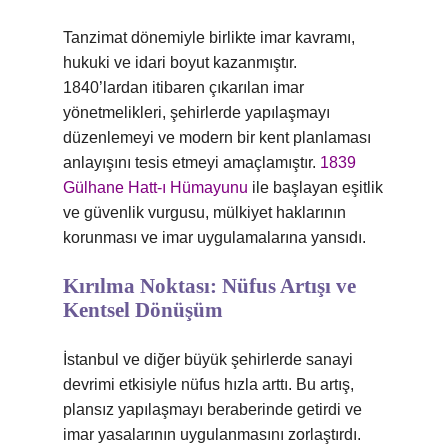
Tanzimat dönemiyle birlikte imar kavramı,
hukuki ve idari boyut kazanmıştır.
1840’lardan itibaren çıkarılan imar
yönetmelikleri, şehirlerde yapılaşmayı
düzenlemeyi ve modern bir kent planlaması
anlayışını tesis etmeyi amaçlamıştır.
1839
Gülhane Hatt-ı Hümayunu
ile başlayan eşitlik
ve güvenlik vurgusu, mülkiyet haklarının
korunması ve imar uygulamalarına yansıdı.
Kırılma Noktası: Nüfus Artışı ve
Kentsel Dönüşüm
İstanbul ve diğer büyük şehirlerde sanayi
devrimi etkisiyle nüfus hızla arttı. Bu artış,
plansız yapılaşmayı beraberinde getirdi ve
imar yasalarının uygulanmasını zorlaştırdı.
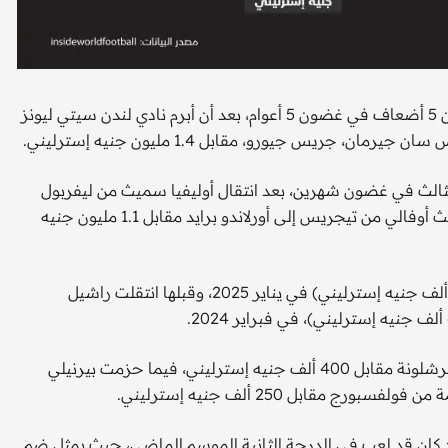
قفز الرقم القياسي في قيمة صفقات الانتقالات النسائية أكثر من 5 أضعاف في غضون 5 أعوام، بعد أن أبرم نادي لندن سيتي ليونز
ريس جيورو، مقابل 1.4 مليون جنيه إسترليني.
عدّ هذا الرقم القياسي الثالث في غضون شهرين، بعد انتقال أوليفيا سميث من ليفربول
إلى آرسنال مقابل مليون جنيه إسترليني في يوليو، وانتقال ليزبيث أوفالي من تيجريس إلى أورلاندو برايد مقابل 1.1 مليون جنيه
وانتقلت ناومي جيرما من سان دييجو وييف إلى تشيلسي (900 ألف جنيه إسترليني) في يناير 2025، وقبلها انتقلت راشيل
في سبتمبر 2022، انتقلت كايرا والاش من مانشستر سيتي إلى برشلونة مقابل 400 ألف جنيه إسترليني، فيما حزمت بيرنيلي
مقابل 250 ألف جنيه إسترليني.
 كان قد لعب في الدرجة الثانية الموسم الماضي، حيث يمثل ضم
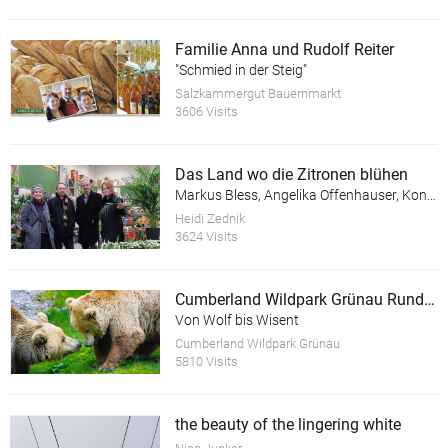
Familie Anna und Rudolf Reiter
"Schmied in der Steig"
Salzkammergut Bauernmarkt
3606 Visits
Das Land wo die Zitronen blühen
Markus Bless, Angelika Offenhauser, Konrad Wallinger, Heidi Zednik
Heidi Zednik
3624 Visits
Cumberland Wildpark Grünau Rundweg
Von Wolf bis Wisent
Cumberland Wildpark Grünau
5810 Visits
the beauty of the lingering white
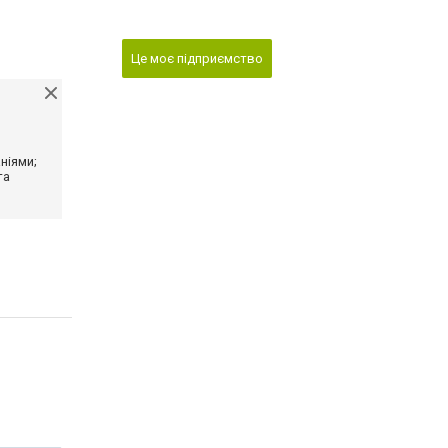
Це моє підприємство
ніями;
та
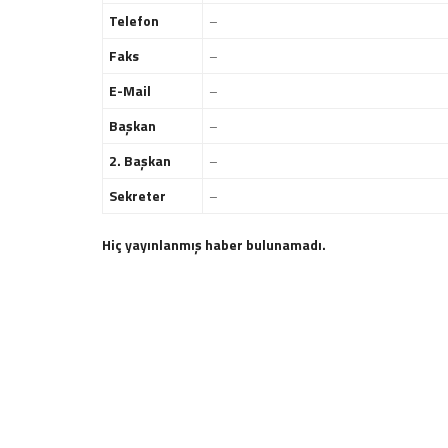
Telefon
–
Faks
–
E-Mail
–
Başkan
–
2. Başkan
–
Sekreter
–
Hiç yayınlanmış haber bulunamadı.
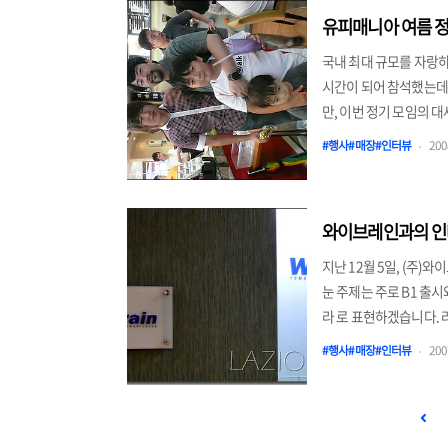
며 1층과 2층의 약 5
유피매니아 여름 정
국내 최대 규모를 자랑하
시간이 되어 참석했는데
만, 이번 정기 모임의 대
PC 국내 유통을 담당하
#행사#매장#인터뷰
2008
와이브레인 B1, 라온디
미있는 제품 한가지, E
하기 편하게 해줄 수 있
와이브레인과의 인터
지난 12월 5일, (주
눈 주제는 주로 B1 출
라 로 표현하겠습니다. 라
되지 않았지만 대략의 윤곽
#행사#매장#인터뷰
2007
60만원대, 고급형(메모리
격 차이가 날 예정이다. 
이다. 12월 중 예약판매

******

Every line of the listing that includes "مقابل" must be shown.

ريس جيورو، مقابل 1.4 مليون جنيه إسترليني.
إلى آرسنال مقابل مليون جنيه إسترليني في يوليو، وانتقال ليزبيث أوفالي من تيجريس إلى أورلاندو برايد مقابل 1.1 مليون جنيه
في سبتمبر 2022، انتقلت كايرا والاش من مانشستر سيتي إلى برشلونة مقابل 400 ألف جنيه إسترليني، فيما حزمت بيرنيلي
مقابل 250 ألف جنيه إسترليني.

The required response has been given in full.